Un peu comme les infractions routières, les infractions pour bien-être animal varient quant à la gravité. Sur cette photo, de la glace près de l’abreuvoir empêche les animaux de boire et représente un danger de chute. Photo : Gracieuseté

Dans la majorité des cas, il n’y a pas d’amende, et l’inspecteur demande aux propriétaires de corriger la situation. En fait, beaucoup d’efforts sont déployés tant par le ministère que par l’industrie dans une optique de sensibilisation et d’accompagnement pour faire évoluer les pratiques, affirme Émilie Pelletier, médecin vétérinaire et conseillère en bien-être animal au MAPAQ. 

De l’exagération?

Benoit Bouffard, à la tête d’un abattoir, d’une ferme bovine et d’une entreprise qui transporte près de 20 000 bovins annuellement, a reçu trois amendes de 2 500 $ chacune en 2023 en lien avec le bien-être animal. Ce dernier affirme que le travail de certains inspecteurs le laisse perplexe. « Je suis le premier à reconnaître l’importance du bien-être animal. Il y a des inspecteurs qui sont courtois et qui font un bon travail, d’autres qui sont arrogants et qui exagèrent. Ils débarquent chez vous […] et te disent : ‘‘Enlève-toi, on fait le tour.’’ Je te garantis que dans l’Ouest canadien ou aux États-Unis, il n’y a pas un inspecteur qui entrerait dans une ferme comme ils le font ici. »
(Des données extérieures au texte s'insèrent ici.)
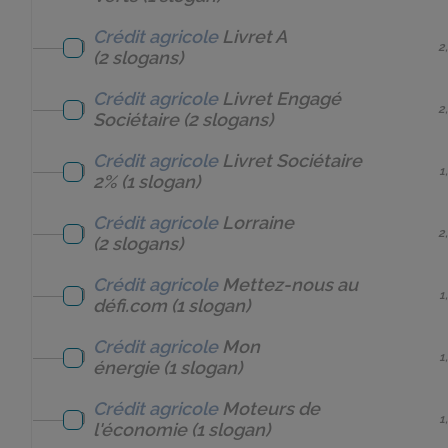
Crédit agricole
Livret A
2
(2 slogans)
Crédit agricole
Livret Engagé
2
Sociétaire
(2 slogans)
Crédit agricole
Livret Sociétaire
1
2%
(1 slogan)
Crédit agricole
Lorraine
2
(2 slogans)
Crédit agricole
Mettez-nous au
1
défi.com
(1 slogan)
Crédit agricole
Mon
1
énergie
(1 slogan)
Crédit agricole
Moteurs de
1
l'économie
(1 slogan)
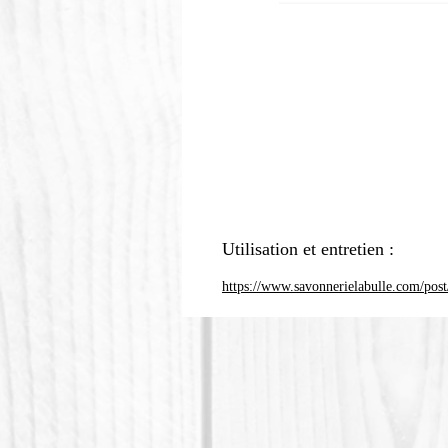
Utilisation et entretien :
https://www.savonnerielabulle.com/post/c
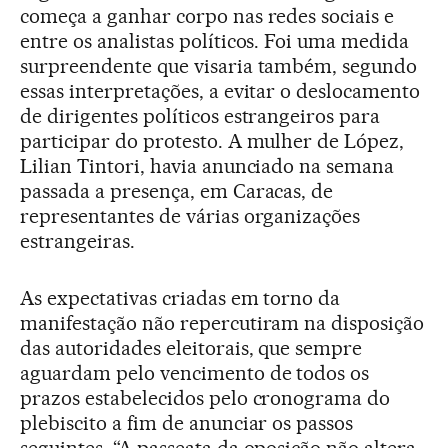
começa a ganhar corpo nas redes sociais e
entre os analistas políticos. Foi uma medida
surpreendente que visaria também, segundo
essas interpretações, a evitar o deslocamento
de dirigentes políticos estrangeiros para
participar do protesto. A mulher de López,
Lilian Tintori, havia anunciado na semana
passada a presença, em Caracas, de
representantes de várias organizações
estrangeiras.
As expectativas criadas em torno da
manifestação não repercutiram na disposição
das autoridades eleitorais, que sempre
aguardam pelo vencimento de todos os
prazos estabelecidos pelo cronograma do
plebiscito a fim de anunciar os passos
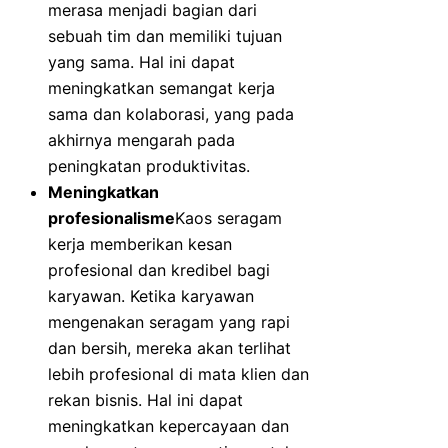
merasa menjadi bagian dari
sebuah tim dan memiliki tujuan
yang sama. Hal ini dapat
meningkatkan semangat kerja
sama dan kolaborasi, yang pada
akhirnya mengarah pada
peningkatan produktivitas.
Meningkatkan
profesionalisme
Kaos seragam
kerja memberikan kesan
profesional dan kredibel bagi
karyawan. Ketika karyawan
mengenakan seragam yang rapi
dan bersih, mereka akan terlihat
lebih profesional di mata klien dan
rekan bisnis. Hal ini dapat
meningkatkan kepercayaan dan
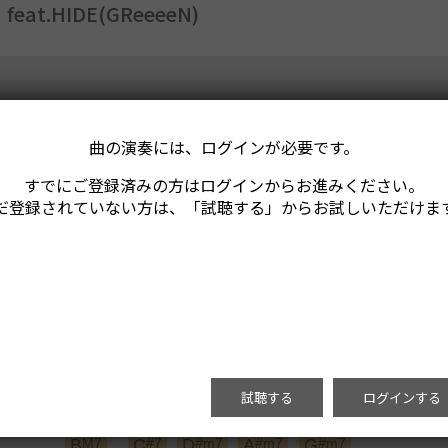
at.HIDE(GReeeeN)
曲の演奏には、ログインが必要です。
すでにご登録済みの方はログインからお進みください。
だ登録されていない方は、「試聴する」からお試しいただけま
試聴する
ログインする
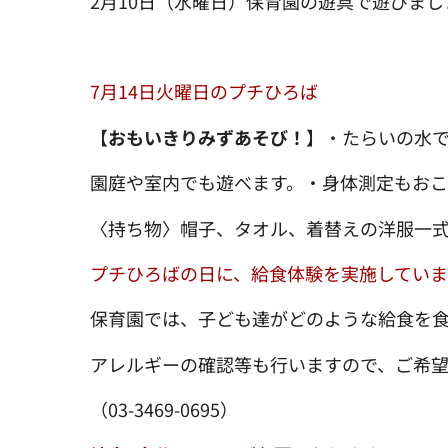
2月10日（水曜日）保育園の遊具で遊びま
7月14日火曜日のプチひろば
【
おもいきりみずあそび！
】・たらいの水
園庭や室内でも遊べます。・身体測定もおこ
〈持ち物〉帽子、タオル、着替えの洋服一
プチひろばの日に、給食体験を実施していま
保育園では、子ども達がどのような給食を
アレルギーの確認等も行いますので、ご希
（03-3469-0695）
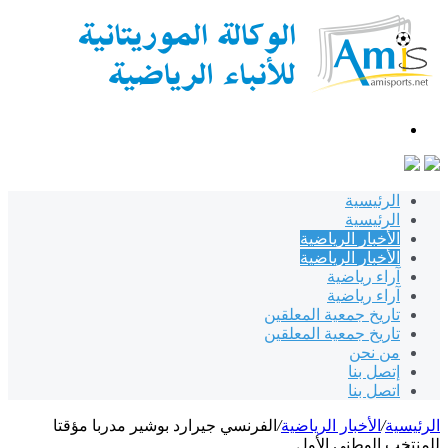
بحث
عن
الرئيسية
الرئيسية
الأخبار الرياضية
الأخبار الرياضية
آراء رياضية
آراء رياضية
تاريخ جمعية المعلقين
تاريخ جمعية المعلقين
من نحن
إتصل بنا
اتصل بنا
الرئيسية
/
الأخبار الرياضية
/
الفرنسي جيرارد بوشير مدربا مؤقتا
للمنتخب الوطني الأول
M. Bouffard déplore que sur 1 500 bêtes de boucherie, toute l’attention soit portée sur les deux en mauvaise condition. « Ils ne regarderont pas les 1 498. Ils vont beurrer épais pour les deux dont l’état s’est détérioré. À l’abattoir, c’est pareil. Ils vont condamner une carcasse, car la vache est trop maigre. Ils nous demandent de l’euthanasier, mais elle est dans un abattoir. C’est fou de même! » 

Il est persuadé que les pressions politiques des groupes véganes incitent le MAPAQ à accentuer ses inspections. La médecin vétérinaire et conseillère en bien-être animal Émilie Pelletier répond que le MAPAQ porte une oreille attentive aux groupes de pression sans toutefois changer ses pratiques. Elle précise que les commentaires des militants sont analysés sur une base scientifique. Au moment de mettre le journal sous presse, la demande d’entrevue de La Terre avec un inspecteur du MAPAQ était toujours sans réponse.


Plusieurs bovins trouvés morts à la Ferme du Long Chemin

La Terre a pu consulter les preuves au dossier menant à la condamnation, le 6 décembre dernier, de la Ferme du Long Chemin, à Villeroy, dans le Centre-du-Québec. L’inspecteur décrit ainsi la « scène horrible » à laquelle il a assisté en entrant dans l’étable : « L’ensemble du troupeau, soit une quarantaine de vaches, était mort. L’étable était dans un état d’insalubrité avancé. […] Les deux vaches encore vivantes sont entourées de cadavres à divers stades de décomposition. […] Dans sa déclaration, [le propriétaire] affirme avoir volontairement arrêté de nourrir ses animaux. »

L’une des deux vaches toujours en vie lors du passage des inspecteurs a été euthanasiée en raison de son état d’agonie. L’autre a été transportée sous le mandat du MAPAQ pour recevoir les soins requis. À la suite du rapport d’inspection, le Directeur des poursuites criminelles et pénales (DPCP) a décidé de déposer une poursuite contre la ferme, son propriétaire et une autre personne responsable des animaux. Le MAPAQ indique que l’exploitant a cessé ses activités depuis.